Monday, April 6, 2015

Project Proposal

Sea level rise is one of the main concerns of climate change. With most of the world's population living in coastal areas, this can have a large impact on population displacement. Not only is sea level rise important to the people living in the area but the environment that will change as a result of the impacts flooding will make. These impacts will have an effect on industries, economies, historic sites, and as mentioned earlier population.

Although it would be great to be able to map all of the potentials of sea level rise on the globe, or even the U.S., for my presentation I will be focusing on D.C. Maryland and Virginia. I will be using data from FEMA and the dc.gov website. I will be working on a map I have done previously, that while I was doing it thought it would be so much nicer if it were interactive.

It will be based on several maps I had done of D.C.'s flood areas and the impacts over time for GGS 311 (Intro to GIS), but will be expanding my research to include the metro area, as well as making my map interactive with shape tweens much like the ones we did for our railroad lab along with a timeline moving from 30 years before present --> present --> 50 years from present.

For the presentation I would like to potentially use javascript as it seems like something I would probably be using more in the future, but am not quite sure which would work better for what I am trying to do. Everything that I want to do seems like things we have worked on in Flash so far in the semester, so I have a feeling that's the direction I'll be going but do think it would be nice to get some more experience in Javascript, so if there is a way to do the things listed below in Javascript I would probably try to use Javascript before Flash-

So far the information I have to add is:

-Flood areas (4 zones): These would be shape tweens
-Impervious surfaces: This would be a layer you could turn on/off
-Population Data: This would be a layer you could turn on/off and roll over for more info
-Historical sites: This would be a layer you could turn on/off and roll over for more info
-Major ports: This would be a layer you could turn on/off

If you all think there is anything more I should add or would like for me to incorporate I would be more than happy to try and use it.

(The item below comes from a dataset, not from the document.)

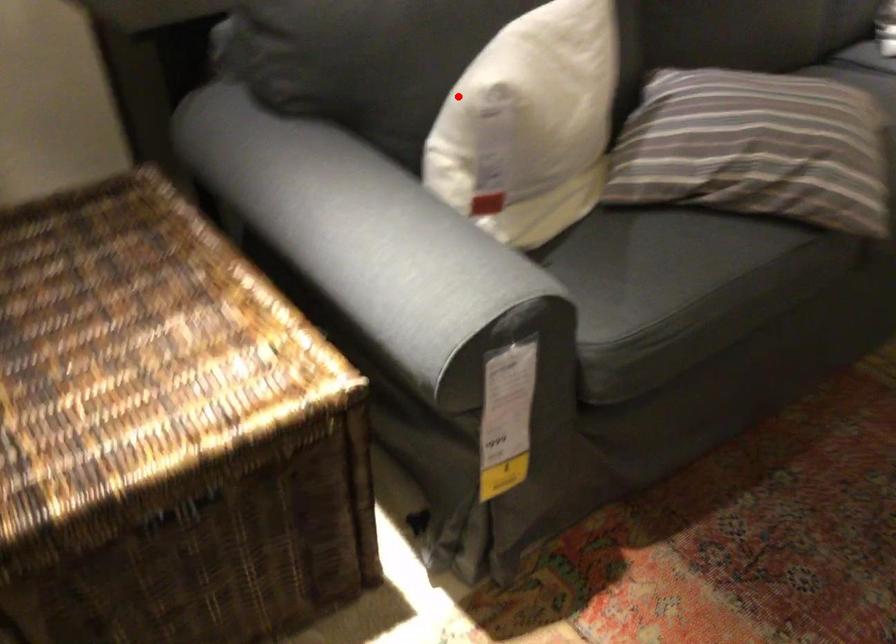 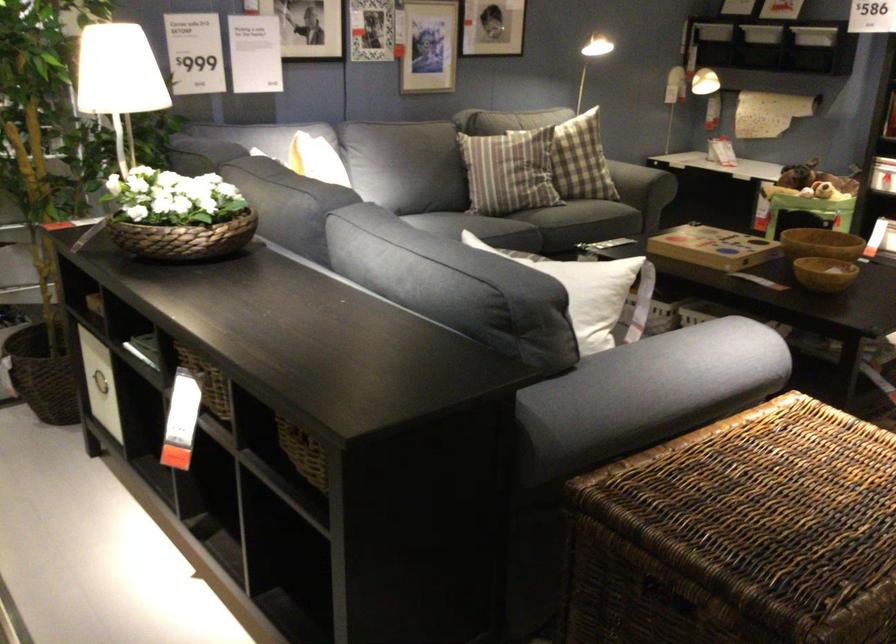 Where in the second image is the point corresponding to the highlighted location from the first image?

(581, 272)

this is an example of how the tweens would work with a timeline and a few other layers that would have the on/off features that we used in the State wins for political party Map we did earlier in the semester.

https://www.youtube.com/watch?v=SiIXC1U8HNo

I do think that my timeline will be different and not just a changing text box in the left corner, but will involve a motion tween. There will be more colors to represent areas of high flood and low flood, this will also be done using the technique from the faux GIS lab with the transparency changing if the layers overlap with an increased transparency of 20% or so from zone-zone.